We also believe many that the development of the giant field “Johan Sverdrup” will give renewed activity and optimism in Oil Norway when it gets going.
Sverdrup will be developed in several stages, and the first phase will be ready for production by the end of 2019. The expansion is expected to cost between 170 and 220 billion, and Statoil has indicated that the project could create up to 51,000 FTEs.
“Johan Sverdrup” has an breakeven price way down 35-40 dollars a barrel to be profitable, which puts it in a unique position on the Norwegian shelf.
For comparison: “Johan Castberg» in the Barents Sea has a breakeven price of between 85 and 90 dollars a barrel.
Taper income
Specifically also causes the sharp drop in oil prices to Norway losing revenue. However, this will not be known other than that the oil fund grows a bit slower.
– The fall in oil prices to current levels reduces Norway’s revenues by over 70 billion next year, said Finance Minister Siv Jensen (FRP) financial debate on 1 December.
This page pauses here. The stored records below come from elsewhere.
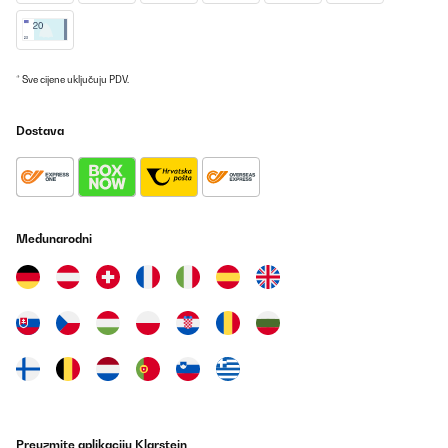
Prevedi
POTVRĐENI PREGLED
* Sve cijene uključuju PDV.
29/12/2022
Friteuse à aire au top frite , poulet ,pizza faite de vos envies un
Dostava
moment gourmand sans gras ajouter rien que la cuisson à air
chaud. Mes animaux en rafole également pour le mode
déshydratation qui permet de confectionner de la viande sèche
rien que pour eux design classe et simple pas trop grand très
silencieux mode d'emploi facile à prendre en main tienna dire à
par que je le recommande fortement .
Međunarodni
Utilisateur d'Amazon
Prevedi
POTVRĐENI PREGLED
08/12/2022
Einfach ein super Ofen. Wärmeleistung schnell und sehr gut.
Dampffunktion erstklassig für Gemüse, Fisch etc. Bin mehr als
zufrieden. Nur zu empfehlen.
Preuzmite aplikaciju Klarstein
Amazon-Benutzer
Since oil prices have fallen further. DNB Markets estimates that current oil prices will provide 84 billion less in revenue for Norway next year.
The arrows pointing slightly downward Norwegian economy next year, but most analysts believe in a soft landing with economic growth still wage growth and low unemployment.
However, Norges Bank decided in December surprising to cut its key rate to 1.25 percent, despite the fact that the housing market is still searing.